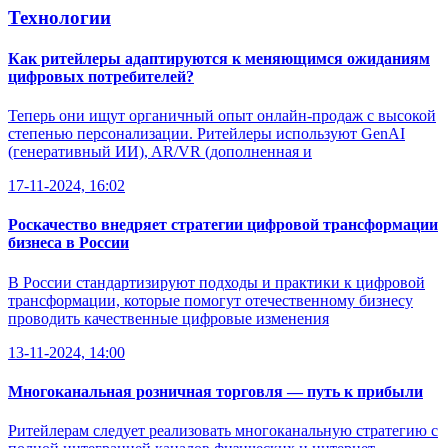
Технологии
Как ритейлеры адаптируются к меняющимся ожиданиям
цифровых потребителей?
Теперь они ищут органичный опыт онлайн-продаж с высокой
степенью персонализации. Ритейлеры используют GenAI
(генеративный ИИ), AR/VR (дополненная и
17-11-2024, 16:02
Роскачество внедряет стратегии цифровой трансформации
бизнеса в России
В России стандартизируют подходы и практики к цифровой
трансформации, которые помогут отечественному бизнесу
проводить качественные цифровые изменения
13-11-2024, 14:00
Многоканальная розничная торговля — путь к прибыли
Ритейлерам следует реализовать многоканальную стратегию с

What to produce: Your answer should be the lines from the one that contains "17-11-2024, 16:02" through the last line of the material, copied exactly.

Expected answer:
17-11-2024, 16:02
Роскачество внедряет стратегии цифровой трансформации
бизнеса в России
В России стандартизируют подходы и практики к цифровой
трансформации, которые помогут отечественному бизнесу
проводить качественные цифровые изменения
13-11-2024, 14:00
Многоканальная розничная торговля — путь к прибыли
Ритейлерам следует реализовать многоканальную стратегию с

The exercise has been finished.